When dealing with the differentiation of a function that is a product of two other functions, like in the exercise, we apply the product rule. The product rule's purpose is to provide a method for finding the derivative of a product of two functions. If you have functions \( u(t) \) and \( v(t) \), their product \( y(t) = u(t)v(t) \) has a derivative given by \( y'(t) = u'(t)v(t) + u(t)v'(t) \).
This rule helps us break down complexity by allowing us to treat each function separately. In our example, \( u(t) = e^{-2t} \) and \( v(t) = \cos 4t \).
We break the problem into smaller parts, first finding the derivatives \( u'(t) \) and \( v'(t) \), and then applying the rule.

• The derivative of the first function, \( e^{-2t} \), is found using the chain rule, resulting in \( u'(t) = -2e^{-2t} \).
• The derivative of the second function, \( \cos 4t \), is \( v'(t) = -4\sin 4t \), also found using the chain rule.
• Substituting these derivatives back into the product rule gives us the overall derivative.

Understanding the product rule is crucial because it simplifies the process of differentiation for products of functions.

The chain rule is one of the fundamental rules for differentiation and is instrumental in solving the given problem. It's used when differentiating composite functions, where one function is nested inside another.
If you have a function \( y = f(g(x)) \), then the derivative is given by \( y' = f'(g(x))g'(x) \).
This allows you to differentiate each layer of the function separately.
In our exercise, the chain rule is utilized twice:

• Firstly, for \( e^{-2t} \), recognize that \( f(x) = e^x \) and \( g(t) = -2t \), hence the derivative \( u' = (-2)e^{-2t} \).
• Secondly, for \( \cos 4t \), decompose it into \( f(x) = \cos x \) and \( g(t) = 4t \), leading to the derivative \( v' = (-4)\sin 4t \).

Each step of the chain rule involves taking the derivative of the outer function and multiplying it by the derivative of the inner function, providing a powerful tool for calculating complex derivatives.

Exponential functions are a key mathematical concept with unique properties. They take the form \( y = e^{u(t)} \), where \( e \) is a constant approximately equal to 2.718.
Such functions are notable for their rapid growth or decay and are frequently encountered in differentiation problems due to their inherent properties.
The derivative of an exponential function \( e^{u(t)} \) is straightforward to compute using the chain rule.
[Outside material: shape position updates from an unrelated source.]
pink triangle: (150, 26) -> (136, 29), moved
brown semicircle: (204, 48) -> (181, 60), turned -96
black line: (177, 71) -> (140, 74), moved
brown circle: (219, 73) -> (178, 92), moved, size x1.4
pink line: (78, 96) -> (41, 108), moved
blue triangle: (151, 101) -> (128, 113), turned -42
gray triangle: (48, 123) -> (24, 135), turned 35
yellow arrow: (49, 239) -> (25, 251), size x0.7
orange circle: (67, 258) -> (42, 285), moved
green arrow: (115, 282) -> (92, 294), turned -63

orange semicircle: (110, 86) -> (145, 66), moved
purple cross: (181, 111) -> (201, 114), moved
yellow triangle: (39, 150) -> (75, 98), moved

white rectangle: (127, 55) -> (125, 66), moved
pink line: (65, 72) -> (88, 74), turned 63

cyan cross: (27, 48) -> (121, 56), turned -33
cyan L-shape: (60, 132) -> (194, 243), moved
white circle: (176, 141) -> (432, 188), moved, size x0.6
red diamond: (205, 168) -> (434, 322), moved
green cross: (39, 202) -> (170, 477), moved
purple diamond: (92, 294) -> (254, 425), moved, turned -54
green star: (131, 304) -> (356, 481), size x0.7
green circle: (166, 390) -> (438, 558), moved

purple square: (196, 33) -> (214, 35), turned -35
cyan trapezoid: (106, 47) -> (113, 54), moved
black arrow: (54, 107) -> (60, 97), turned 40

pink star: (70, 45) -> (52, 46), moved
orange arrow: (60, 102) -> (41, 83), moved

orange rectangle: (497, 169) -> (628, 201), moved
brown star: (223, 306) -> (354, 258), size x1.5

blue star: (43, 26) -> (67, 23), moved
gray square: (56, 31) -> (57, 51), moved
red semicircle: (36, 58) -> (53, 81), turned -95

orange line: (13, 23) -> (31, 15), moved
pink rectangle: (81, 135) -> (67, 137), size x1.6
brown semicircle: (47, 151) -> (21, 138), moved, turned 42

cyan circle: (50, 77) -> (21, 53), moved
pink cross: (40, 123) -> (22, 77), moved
It results in \( u'(t) e^{u(t)} \).
This is because the derivative of \( e^x \) with respect to \( x \) is \( e^x \), and when applying the chain rule, it requires an additional multiplication by the derivative of the exponent.

• In the exercise, the function \( e^{-2t} \) is differentiated to \( -2e^{-2t} \), demonstrating this principle.
• This derivative is employed in the product rule as part of the overall derivative computation.
• The property that exponential functions remain largely unchanged, apart from a constant factor \( u'(t) \), greatly simplifies calculations.

Consequently, understanding how to handle exponential functions systematically eases the differentiation process of complex expressions.